SAN FRANCISCO – A California production company obtained a partial summary judgment in a case involving the ownership of a famous French painting titled Wine of Babylon.
U.S. Circuit Judge Margaret McKeown, in the bench of the U.S. Court of Appeals for the Ninth Circuit, issued a 31-page ruling on Aug. 29, affirming and vacating in part the U.S. District Court for the Central District of California, in the lawsuit filed by G&G Productions LLC against Rita Rusic.
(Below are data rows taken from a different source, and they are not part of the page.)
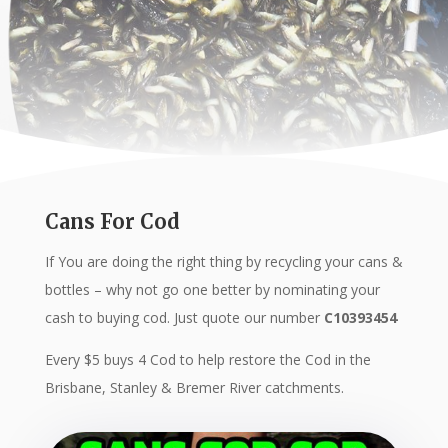
Cans For Cod
If You are doing the right thing by recycling your cans &
bottles – why not go one better by nominating your
cash to buying cod. Just quote our number
C10393454
Every $5 buys 4 Cod to help restore the Cod in the
Brisbane, Stanley & Bremer River catchments.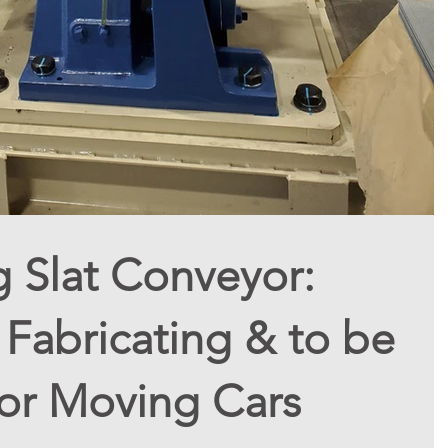
g Slat Conveyor:
Fabricating & to be
For Moving Cars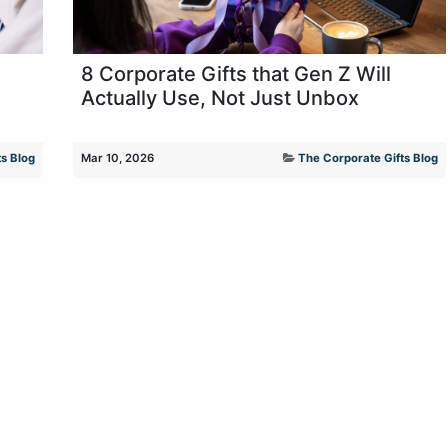
8 Corporate Gifts that Gen Z Will
Actually Use, Not Just Unbox
s Blog
Mar 10, 2026
The Corporate Gifts Blog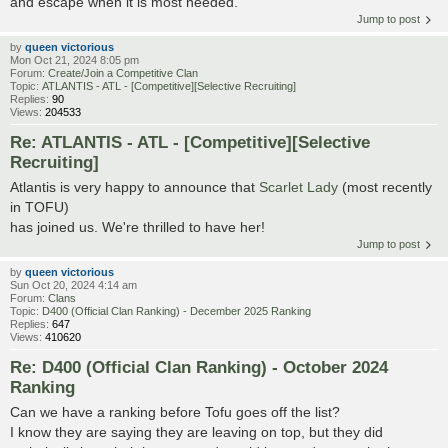
and escape when it is most needed.
Jump to post
by
queen victorious
Mon Oct 21, 2024 8:05 pm
Forum:
Create/Join a Competitive Clan
Topic:
ATLANTIS - ATL - [Competitive][Selective Recruiting]
Replies:
90
Views:
204533
Re: ATLANTIS - ATL - [Competitive][Selective
Recruiting]
Atlantis is very happy to announce that
Scarlet Lady
(most recently
in TOFU)
has joined us. We're thrilled to have her!
Jump to post
by
queen victorious
Sun Oct 20, 2024 4:14 am
Forum:
Clans
Topic:
D400 (Official Clan Ranking) - December 2025 Ranking
Replies:
647
Views:
410620
Re: D400 (Official Clan Ranking) - October 2024
Ranking
Can we have a ranking before Tofu goes off the list?
I know they are saying they are leaving on top, but they did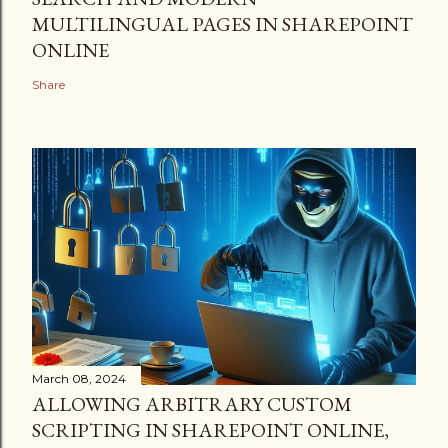
MULTILINGUAL PAGES IN SHAREPOINT
ONLINE
Share
March 08, 2024
ALLOWING ARBITRARY CUSTOM
SCRIPTING IN SHAREPOINT ONLINE,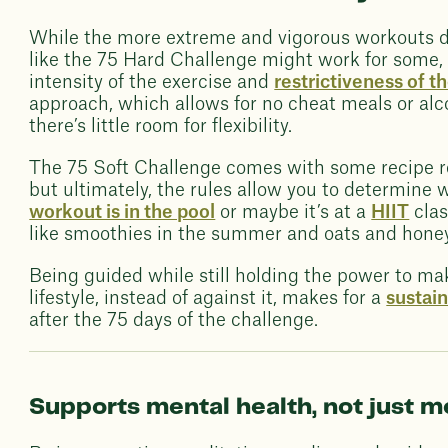
While the more extreme and vigorous workouts di
like the 75 Hard Challenge might work for some, i
intensity of the exercise and
restrictiveness of th
approach, which allows for no cheat meals or alc
there’s little room for flexibility.
The 75 Soft Challenge comes with some recipe 
but ultimately, the rules allow you to determine
workout is in the pool
or maybe it’s at a
HIIT
clas
like smoothies in the summer and oats and honey 
Being guided while still holding the power to ma
lifestyle, instead of against it, makes for a
sustai
after the 75 days of the challenge.
Supports mental health, not just 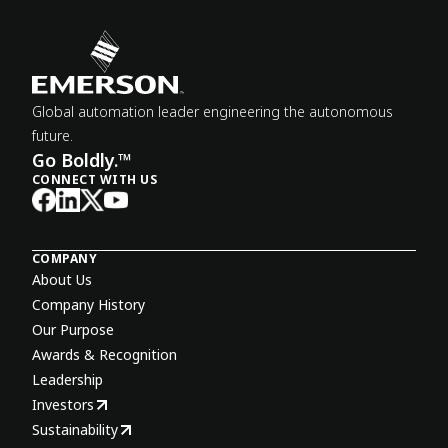
Global automation leader engineering the autonomous
future.
Go Boldly.™
CONNECT WITH US
COMPANY
About Us
Company History
Our Purpose
Awards & Recognition
Leadership
Investors
Sustainability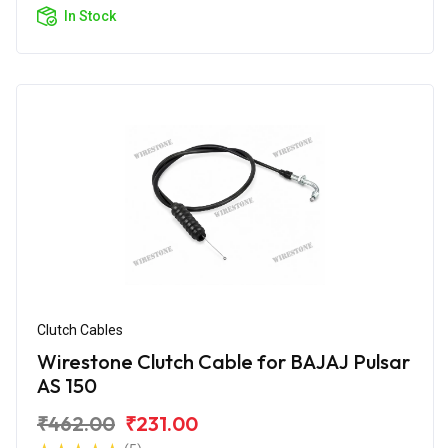
In Stock
Clutch Cables
Wirestone Clutch Cable for BAJAJ Pulsar
AS 150
₹462.00
₹231.00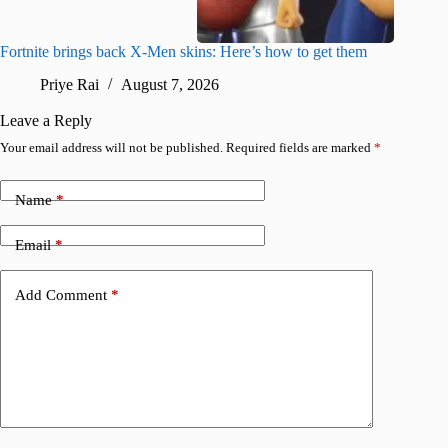
Fortnite brings back X-Men skins: Here’s how to get them
Jujutsu
Priye Rai
August 7, 2026
R
Leave a Reply
Your email address will not be published.
Required fields are marked
*
Name
*
Email
*
Add Comment
*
G&G sued Rusic in regards to the ownership of Wine of Babylon, an oil painting by the French artist Jean-Michel Basquiat.
Judge M Margaret McKeown
As mentioned in the ruling, G&G "alleged that Rusic stole the painting from her former husband and G&G’s predecessor-in-interest, Vittorio Cecchi Gori, an Academy Award-winning Italian film producer."
The same document stated that "the panel applied the substantive law of California, which involved determining the accrual dates of G&G’s various claims and assessing their timeliness under California’s borrowing statute," and that "there was no dispute that all of G&G’s causes of action arose in Italy."
Just like in a movie critique, Judge McKeown starts her opinion in the ruling with a passionate description of the case.
"What happens when you cross an Academy Award-winning Italian film producer, a Croatian actress-turned-producer, a bitter divorce, an oil painting worth millions of dollars, and dozens of pages of untranslated Italian law in the court of appeals? The answer, we conclude, is a procedural morass and a remand to the district court," McKeown said.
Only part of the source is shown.